Debora Bloom Associates Debora Bloom Associates

Reducing Bias Through Behavioral Interviewing

Debora S. Bloom, Debora Bloom Associates


Your organization may be missing out on some highly talented potential employees. Without intending it, our preconceived ideas of who is a suitable candidate can creep into our hiring decisions. Behavioral interviewing is one way to remedy the negative impact of interviewer bias.


Behavioral interviewing is a structured process that helps interviewers identify targeted technical and interpersonal competencies in the candidates they interview. It draws out relevant facts from actual past experience of job applicants that can serve as predictors of their future performance. Because it focuses on demonstrated capabilities rather than documentation or descriptions of hypothetical situations it is considered an objective method. As a result, it is valuable for reducing bias in hiring decisions. Behavioral interviewing allows interviewers to effectively delve into resume items while providing a comfortable situation for the candidate to speak about himself or herself.


The behavioral interviewing method allows you to:

  1. Get as clear a picture as possible of an applicant's capabilities and fit for a job opening.

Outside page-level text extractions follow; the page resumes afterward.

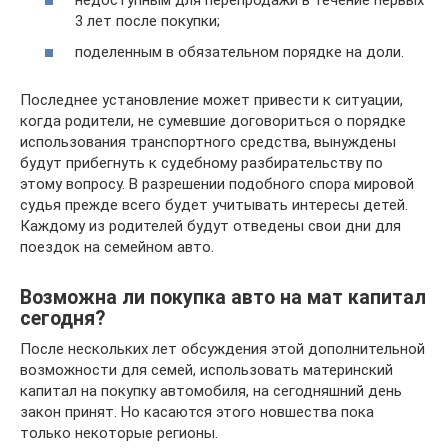
3 лет после покупки;
поделенным в обязательном порядке на доли.
Последнее установление может привести к ситуации,
когда родители, не сумевшие договориться о порядке
использования транспортного средства, вынуждены
будут прибегнуть к судебному разбирательству по
этому вопросу. В разрешении подобного спора мировой
судья прежде всего будет учитывать интересы детей.
Каждому из родителей будут отведены свои дни для
поездок на семейном авто.
Возможна ли покупка авто на мат капитал
сегодня?
После нескольких лет обсуждения этой дополнительной
возможности для семей, использовать материнский
капитал на покупку автомобиля, на сегодняшний день
закон принят. Но касаются этого новшества пока
только некоторые регионы.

  2. Verify that the applicant has the competencies needed for the job.

  3. Identify discrepancies in the person's story before doing a reference check.

  4. Reduce interviewer bias.

  5. Help your company stay in compliance with the federal government's Uniform Guidelines on Employee Selection.

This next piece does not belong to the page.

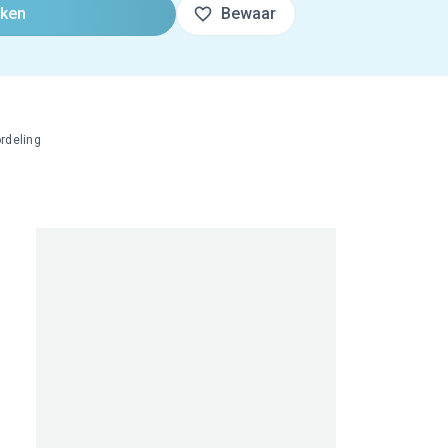
oken
Bewaar
rdeling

The first step in this form of interviewing is the careful planning, formatting and sequencing of the interview questions. To ensure consistency of interviewing practices in your company, it is important to provide training for managers and other interviewers that includes skill building in the application of behavioral interview techniques. Once staff members have been trained, they can use the four steps below to prepare to conduct each interview.

Interviewer Preparation

  1. Review the job description to identify the key skills and knowledge necessary to carry out the job. The job description should be the result of a job analysis for that position.

  2. Ask people who know the job well to identify the unique skills and knowledge that contribute to successful execution of the job by people who perform the job well.

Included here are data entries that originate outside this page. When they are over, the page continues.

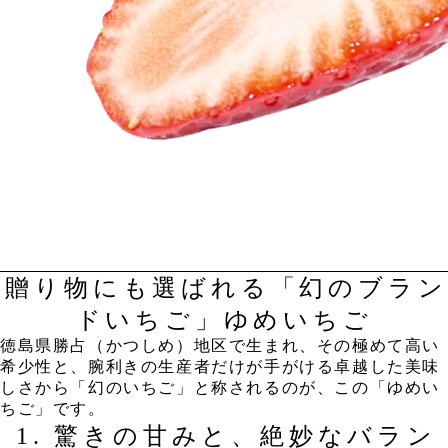
贈り物にも選ばれる「幻のブラン
ドいちご」ゆめいちご
​徳島県勝占（かつしめ）地区で生まれ、その極めて高い
希少性と、腕利きの生産者だけが手がける卓越した美味
しさから「幻のいちご」と称されるのが、この「ゆめい
ちご」です。
​1. 驚きの甘みと、絶妙なバラン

  3. Develop questions that will produce behavioral answers about technical, interpersonal and thinking skills of the candidates.

  4. Develop open-ended interview questions to give candidates the opportunity to describe actual experience they have with particular kinds of situations.

Conducting The Interview
After a brief warm-up period, ask candidates to describe, in detail, incidents of specific successful or difficult work situations they have faced. Your task is to listen for the behaviors they used at the time that are relevant to key competencies needed in the job under consideration. To meet the government's fairness standard, you need to ask the same questions of all applicants you interview for a position.

Examples of behavioral interview questions.

  1. Tell me about a difficult customer service situation and how you handled it.

  2. Describe your most successful experience as a team leader. What thoughts and actions did you have at the time that contributed to your success?

  3. Describe a time you had to produce accurate results. What exactly did you do and what was the outcome?

  4. Give me a specific example of how you influenced people in the organization to change the way they did things.

  5. Tell me about a time someone made disparaging remarks about a group to which you belong and what you did to deal with that incident.

As candidates describe actual situations from their prior experience, ask probing questions to get them to speak in greater depth about those specific experiences. Probes draw out thought processes as well as actions. Probes are essential for gathering the kind of information you need to make well-informed decisions about an individual's capabilities for a specific job opening in your company.

Some examples of "probes" include:

  • What did you do then?

  • How did you do that?

  • Why did you do that?

  • Say more about that.

  • How did you involve other people in getting the project done?

  • Why was that important to you?


Asking questions that can elicit critical, unbiased information is challenging. Central to successful prevention of interviewer bias are behavioral questions that can draw out actual capabilities the hiring company is seeking.

Making behavioral interviewing a corporate practice will provide your interviewers with a valuable tool to make better hiring decisions. By providing your staff with training in behavioral interviewing techniques you can increase your company's likelihood of truly identifying the talent it needs to thrive in today's business world.